- WHAT IS EXPECTED -
Find every line in the entries that holds the string "Tankstellen" and report it.

- THE INPUT -
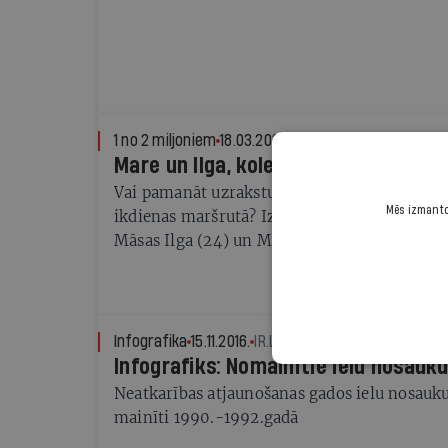
1 no 2 miljoniem
18.03.2020.
ALISE MARKĀNE
Mare un Ilga, kolekcionē ielu uzraks
Vai pamanāt uzrakstus, kas rotā māju sienas
Mēs izmantoj
ikdienas maršrutā? Izrādās, to ir daudz vair
Māsas Ilga (24) un Mare (20), kā viņa lūdz se
gadu publicē ielas mākslinieku pausto savā F
filozofija.
Infografika
15.11.2016.
IR.LV
Infografiks: Nomainītie ielu nosauk
Neatkarības atjaunošanas gados ielu nosauk
mainīti 1990.-1992.gadā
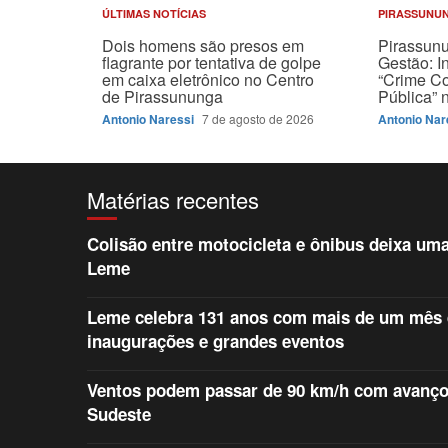
ÚLTIMAS NOTÍCIAS
PIRASSUNU
Dois homens são presos em
Pirassun
flagrante por tentativa de golpe
Gestão: I
em caixa eletrônico no Centro
“Crime C
de Pirassununga
Pública”
Antonio Naressi
7 de agosto de 2026
Antonio Nar
Matérias recentes
Colisão entre motocicleta e ônibus deixa uma
Leme
Leme celebra 131 anos com mais de um mês d
inaugurações e grandes eventos
Ventos podem passar de 90 km/h com avanço d
Sudeste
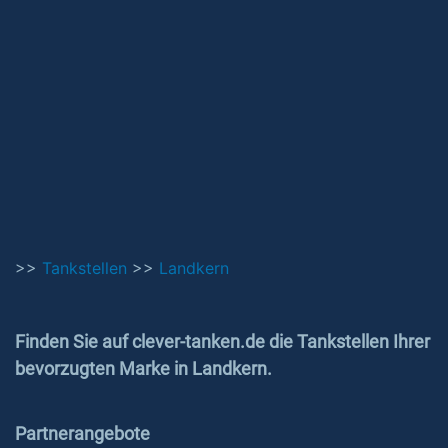
>>
Tankstellen
>>
Landkern
Finden Sie auf clever-tanken.de die Tankstellen Ihrer
bevorzugten Marke in Landkern.
Partnerangebote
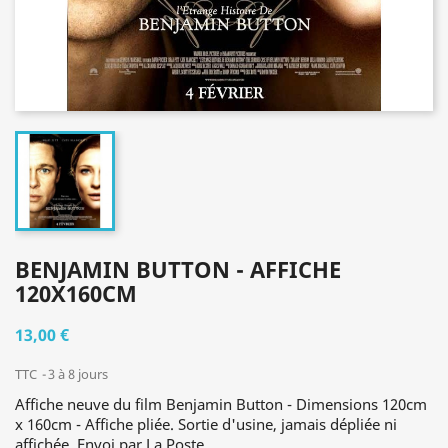
BENJAMIN BUTTON - AFFICHE
120X160CM
13,00 €
TTC
3 à 8 jours
Affiche neuve du film Benjamin Button - Dimensions 120cm
x 160cm - Affiche pliée. Sortie d'usine, jamais dépliée ni
affichée. Envoi par La Poste.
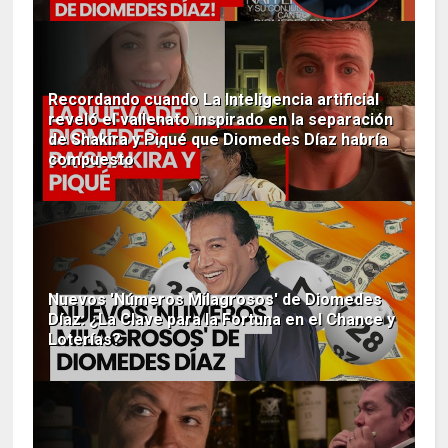
Recordando cuando La Inteligencia artificial
reveló el vallenato inspirado en la separación
de Shakira y Piqué que Diomedes Díaz habría
compuesto
Nuevos 'Números Milagrosos' de Diomedes
Díaz: ¿La Clave para la Fortuna en el Chance y
Loterías?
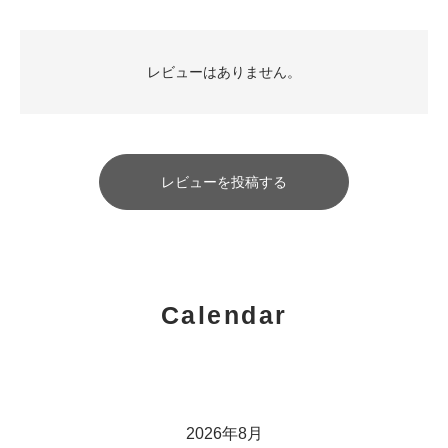
レビューはありません。
レビューを投稿する
Calendar
2026年8月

- ANSWER -
Tankstellen
Finden Sie auf clever-tanken.de die Tankstellen Ihrer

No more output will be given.